Medicaid expansion would increase the number of eligible adults, not children. Children can receive insurance through Medicaid, the Children’s Health Insurance Program (CHIP) or private insurance.

But Kansas Action for Children believes that if more parents become eligible for Medicaid, the rate of uninsured children may decline due to outreach efforts and increased awareness of available services.

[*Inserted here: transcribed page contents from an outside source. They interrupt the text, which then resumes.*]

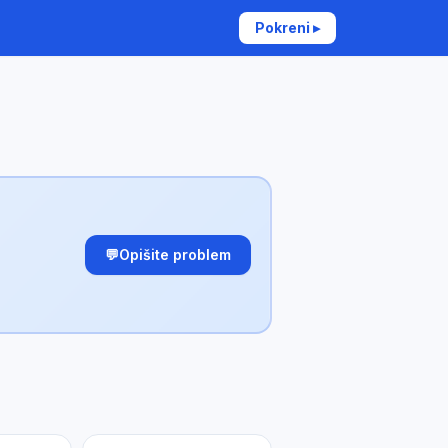
Pokreni ▸
💬
Opišite problem
✕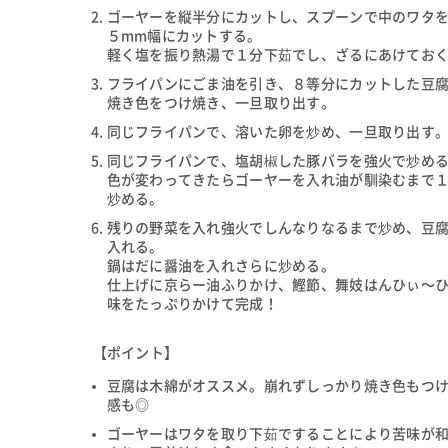
ゴーヤーを縦半分にカットし、スプーンで中のワタ
５mm幅にカットする。
軽く塩を振り熱湯で１分下茹でし、ざるにあけてお
フライパンにごま油を引き、８等分にカットした豆
焼き色をつけ焼き、一旦取り出す。
同じフライパンで、溶いた卵を炒め、一旦取り出す
同じフライパンで、塩胡椒した豚バラを強火で炒め
色が変わってきたらゴーヤーを入れ油が馴染むまで
炒める。
残りの野菜を入れ強火でしんなりなるまで炒め、豆
入れる。
鍋はだに醤油を入れさらに炒める。
仕上げに京らー油ふりかけ、鰹節、舞妓はんひぃ～
味をたっぷりかけて完成！
【ポイント】
豆腐は木綿がオススメ。崩れずしっかり焼き色もつ
感も◎
ゴーヤーはワタを取り下茹ですることにより苦味が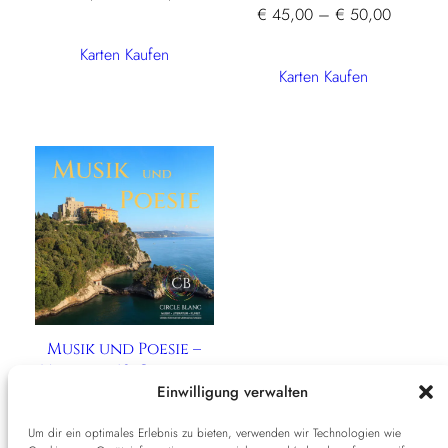
Preisspa
€
45,00
–
€
50,00
€ 25,00
€ 45,00
bis
Karten Kaufen
bis
€ 35,00
Karten Kaufen
€ 50,00
Musik und Poesie –
Montag, 19. Oktober
Einwilligung verwalten
2026 19:30 Uhr
Preisspanne:
€
30,00
–
€
35,00
Um dir ein optimales Erlebnis zu bieten, verwenden wir Technologien wie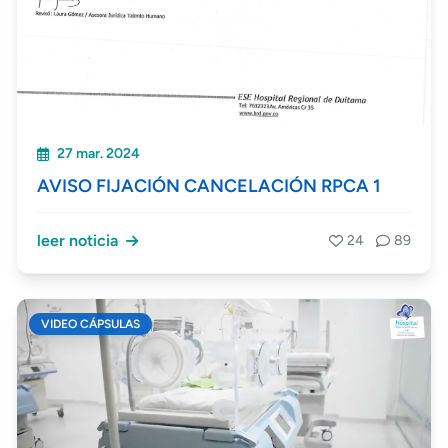
27 mar. 2024
AVISO FIJACIÓN CANCELACIÓN RPCA 1
leer noticia
24
89
VIDEO CÁPSULAS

“Research shows that when adults have access to coverage, their children are more likely to be enrolled,” Emily Fetsch wrote in a recent blog post for KAC. “The latest example of this ‘welcome mat’ effect came in Virginia, where, since the state began Medicaid expansion enrollment for adults in January 2019, more than 25,000 children gained coverage through Medicaid and CHIP.”

According to the Kansas Health Institute, in 2018, 39,965 Kansas children were uninsured, and, of those, 27,464 are currently eligible for Medicaid or CHIP.

The Governor’s Council on Medicaid Expansion held its final meeting on Thursday. At the onset of the meeting, Gov. Laura Kelly asked that the council develop three to five guiding principles for Medicaid expansion in Kansas to share in a final report, due in January.